Please return the lines, both ends included, that run from the one containing "Answer in <instances>...</instances>. Segment: small" to the last line of the data below, exactly and alone.

+===+

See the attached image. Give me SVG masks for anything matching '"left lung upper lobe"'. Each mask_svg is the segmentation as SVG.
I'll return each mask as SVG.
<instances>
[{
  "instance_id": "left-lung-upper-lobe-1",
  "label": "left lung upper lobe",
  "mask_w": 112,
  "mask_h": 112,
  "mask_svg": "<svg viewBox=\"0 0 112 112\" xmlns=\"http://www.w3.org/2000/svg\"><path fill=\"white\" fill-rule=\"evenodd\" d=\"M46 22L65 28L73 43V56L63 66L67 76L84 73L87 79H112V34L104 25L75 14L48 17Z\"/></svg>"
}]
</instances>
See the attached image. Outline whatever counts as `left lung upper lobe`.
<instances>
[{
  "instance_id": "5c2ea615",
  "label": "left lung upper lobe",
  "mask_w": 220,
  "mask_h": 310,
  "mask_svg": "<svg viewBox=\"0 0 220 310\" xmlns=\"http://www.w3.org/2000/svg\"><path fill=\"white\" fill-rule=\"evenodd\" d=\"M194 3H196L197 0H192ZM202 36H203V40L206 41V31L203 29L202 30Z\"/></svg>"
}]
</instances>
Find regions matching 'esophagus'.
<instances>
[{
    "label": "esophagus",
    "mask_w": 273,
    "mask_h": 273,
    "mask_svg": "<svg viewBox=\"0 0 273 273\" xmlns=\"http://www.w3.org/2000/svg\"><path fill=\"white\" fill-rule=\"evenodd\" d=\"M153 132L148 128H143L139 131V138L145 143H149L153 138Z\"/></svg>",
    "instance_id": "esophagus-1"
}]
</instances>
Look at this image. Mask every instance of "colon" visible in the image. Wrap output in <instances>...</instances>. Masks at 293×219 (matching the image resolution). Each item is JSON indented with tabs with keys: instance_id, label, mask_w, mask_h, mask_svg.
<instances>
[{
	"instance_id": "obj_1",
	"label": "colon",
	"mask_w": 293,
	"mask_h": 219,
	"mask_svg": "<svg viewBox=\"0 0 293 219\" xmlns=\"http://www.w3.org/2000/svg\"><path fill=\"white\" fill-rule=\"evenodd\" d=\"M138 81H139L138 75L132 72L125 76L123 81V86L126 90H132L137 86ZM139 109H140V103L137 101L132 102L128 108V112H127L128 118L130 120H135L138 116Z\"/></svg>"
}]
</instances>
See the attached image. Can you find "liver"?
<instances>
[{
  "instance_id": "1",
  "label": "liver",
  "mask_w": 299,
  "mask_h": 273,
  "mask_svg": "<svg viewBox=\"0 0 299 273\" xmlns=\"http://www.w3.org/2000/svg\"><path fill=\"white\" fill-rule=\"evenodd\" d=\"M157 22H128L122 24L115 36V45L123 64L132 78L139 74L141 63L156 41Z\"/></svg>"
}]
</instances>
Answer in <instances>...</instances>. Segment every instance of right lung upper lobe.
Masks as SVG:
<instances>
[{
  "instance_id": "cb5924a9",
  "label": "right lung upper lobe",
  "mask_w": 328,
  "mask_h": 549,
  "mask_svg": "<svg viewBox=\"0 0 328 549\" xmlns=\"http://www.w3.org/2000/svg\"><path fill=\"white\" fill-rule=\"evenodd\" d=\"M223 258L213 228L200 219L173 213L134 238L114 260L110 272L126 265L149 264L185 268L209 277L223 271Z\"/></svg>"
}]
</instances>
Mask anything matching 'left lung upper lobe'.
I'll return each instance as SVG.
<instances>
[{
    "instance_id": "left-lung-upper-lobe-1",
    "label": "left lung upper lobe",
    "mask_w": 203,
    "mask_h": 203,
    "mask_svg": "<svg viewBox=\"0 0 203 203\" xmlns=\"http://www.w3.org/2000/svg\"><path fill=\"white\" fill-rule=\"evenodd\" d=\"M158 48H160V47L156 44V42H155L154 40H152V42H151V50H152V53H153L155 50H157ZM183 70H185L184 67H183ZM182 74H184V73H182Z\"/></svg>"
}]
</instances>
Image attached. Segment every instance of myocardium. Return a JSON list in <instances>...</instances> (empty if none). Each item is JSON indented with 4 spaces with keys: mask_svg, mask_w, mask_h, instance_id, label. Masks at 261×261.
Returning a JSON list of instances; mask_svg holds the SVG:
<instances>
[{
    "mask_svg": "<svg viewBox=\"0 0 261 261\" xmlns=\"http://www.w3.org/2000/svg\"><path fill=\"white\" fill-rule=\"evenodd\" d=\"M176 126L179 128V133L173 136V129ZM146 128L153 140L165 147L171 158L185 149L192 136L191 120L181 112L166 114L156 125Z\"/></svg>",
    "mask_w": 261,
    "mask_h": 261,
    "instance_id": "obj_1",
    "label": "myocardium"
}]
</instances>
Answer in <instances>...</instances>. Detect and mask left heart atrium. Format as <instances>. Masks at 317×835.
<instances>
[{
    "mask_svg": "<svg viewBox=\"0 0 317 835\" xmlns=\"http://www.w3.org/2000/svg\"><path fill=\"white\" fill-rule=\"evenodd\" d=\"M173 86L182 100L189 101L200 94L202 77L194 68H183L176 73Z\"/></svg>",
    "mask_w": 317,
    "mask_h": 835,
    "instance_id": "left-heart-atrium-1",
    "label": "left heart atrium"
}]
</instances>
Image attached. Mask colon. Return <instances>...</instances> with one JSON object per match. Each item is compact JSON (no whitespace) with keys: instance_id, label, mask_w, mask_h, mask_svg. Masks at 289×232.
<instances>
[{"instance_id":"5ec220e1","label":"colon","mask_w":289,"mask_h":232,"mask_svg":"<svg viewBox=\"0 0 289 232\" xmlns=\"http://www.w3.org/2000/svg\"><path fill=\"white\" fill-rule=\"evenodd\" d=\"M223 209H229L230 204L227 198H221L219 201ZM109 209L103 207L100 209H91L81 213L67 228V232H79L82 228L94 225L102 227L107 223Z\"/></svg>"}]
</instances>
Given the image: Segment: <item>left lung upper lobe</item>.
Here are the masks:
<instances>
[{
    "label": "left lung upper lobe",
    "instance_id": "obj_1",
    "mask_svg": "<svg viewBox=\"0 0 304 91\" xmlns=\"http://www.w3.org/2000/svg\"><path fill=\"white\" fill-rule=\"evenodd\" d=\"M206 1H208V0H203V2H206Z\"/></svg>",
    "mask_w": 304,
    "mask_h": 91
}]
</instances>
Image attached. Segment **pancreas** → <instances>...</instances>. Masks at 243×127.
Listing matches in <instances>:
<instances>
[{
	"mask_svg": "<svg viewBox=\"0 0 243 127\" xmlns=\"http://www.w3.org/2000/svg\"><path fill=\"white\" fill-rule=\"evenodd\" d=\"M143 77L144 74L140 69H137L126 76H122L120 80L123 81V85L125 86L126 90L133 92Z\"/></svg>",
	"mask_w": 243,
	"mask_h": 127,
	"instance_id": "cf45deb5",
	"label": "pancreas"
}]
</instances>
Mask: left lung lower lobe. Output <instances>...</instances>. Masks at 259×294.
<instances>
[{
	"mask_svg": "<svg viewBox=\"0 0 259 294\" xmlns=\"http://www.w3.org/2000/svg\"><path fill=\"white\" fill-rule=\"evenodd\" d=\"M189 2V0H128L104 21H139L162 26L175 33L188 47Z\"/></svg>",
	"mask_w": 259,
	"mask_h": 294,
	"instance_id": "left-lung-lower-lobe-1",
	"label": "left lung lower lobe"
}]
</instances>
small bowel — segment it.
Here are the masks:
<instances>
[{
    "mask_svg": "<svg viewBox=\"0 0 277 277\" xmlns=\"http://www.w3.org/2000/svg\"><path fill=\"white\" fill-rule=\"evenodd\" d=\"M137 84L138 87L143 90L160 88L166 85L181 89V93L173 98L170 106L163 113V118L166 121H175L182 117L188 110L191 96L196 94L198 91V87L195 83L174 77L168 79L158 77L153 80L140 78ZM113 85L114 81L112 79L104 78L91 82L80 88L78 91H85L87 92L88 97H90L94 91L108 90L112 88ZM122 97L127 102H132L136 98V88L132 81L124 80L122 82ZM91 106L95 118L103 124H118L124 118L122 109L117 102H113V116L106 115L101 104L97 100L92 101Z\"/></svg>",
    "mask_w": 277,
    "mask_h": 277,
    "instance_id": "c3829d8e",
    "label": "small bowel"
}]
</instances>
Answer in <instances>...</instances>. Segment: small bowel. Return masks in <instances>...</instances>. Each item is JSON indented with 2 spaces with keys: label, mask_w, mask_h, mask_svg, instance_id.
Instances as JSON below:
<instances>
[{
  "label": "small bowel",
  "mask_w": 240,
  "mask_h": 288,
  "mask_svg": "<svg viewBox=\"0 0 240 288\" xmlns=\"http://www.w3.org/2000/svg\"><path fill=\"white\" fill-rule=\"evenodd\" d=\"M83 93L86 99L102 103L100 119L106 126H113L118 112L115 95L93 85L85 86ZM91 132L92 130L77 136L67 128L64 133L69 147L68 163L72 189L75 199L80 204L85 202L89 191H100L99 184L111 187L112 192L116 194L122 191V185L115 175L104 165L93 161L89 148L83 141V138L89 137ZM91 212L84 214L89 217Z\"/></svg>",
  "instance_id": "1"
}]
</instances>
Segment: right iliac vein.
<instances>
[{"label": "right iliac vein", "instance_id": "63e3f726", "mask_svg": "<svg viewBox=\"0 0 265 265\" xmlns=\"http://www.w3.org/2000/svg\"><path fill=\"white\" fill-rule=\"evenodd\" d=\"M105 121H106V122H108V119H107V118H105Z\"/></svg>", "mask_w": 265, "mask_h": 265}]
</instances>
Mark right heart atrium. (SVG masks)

+===+

## [Answer box]
Answer in <instances>...</instances>. Segment: small bowel. Return masks in <instances>...</instances>. Each item is JSON indented with 2 spaces with keys: label, mask_w, mask_h, mask_svg, instance_id.
Instances as JSON below:
<instances>
[{
  "label": "small bowel",
  "mask_w": 240,
  "mask_h": 288,
  "mask_svg": "<svg viewBox=\"0 0 240 288\" xmlns=\"http://www.w3.org/2000/svg\"><path fill=\"white\" fill-rule=\"evenodd\" d=\"M83 93L86 99L102 103L100 119L106 126H113L118 112L115 95L93 85L85 86ZM91 132L92 130L77 136L67 128L64 133L69 147L68 163L72 189L75 199L80 204L85 202L89 191H100L99 184L111 187L112 192L116 194L122 191V185L115 175L104 165L93 161L89 148L83 141V138L89 137ZM91 212L84 214L89 217Z\"/></svg>",
  "instance_id": "1"
}]
</instances>
Segment: right iliac vein.
<instances>
[{"label": "right iliac vein", "instance_id": "63e3f726", "mask_svg": "<svg viewBox=\"0 0 265 265\" xmlns=\"http://www.w3.org/2000/svg\"><path fill=\"white\" fill-rule=\"evenodd\" d=\"M105 121H106V122H108V119H107V118H105Z\"/></svg>", "mask_w": 265, "mask_h": 265}]
</instances>
Mark right heart atrium. (SVG masks)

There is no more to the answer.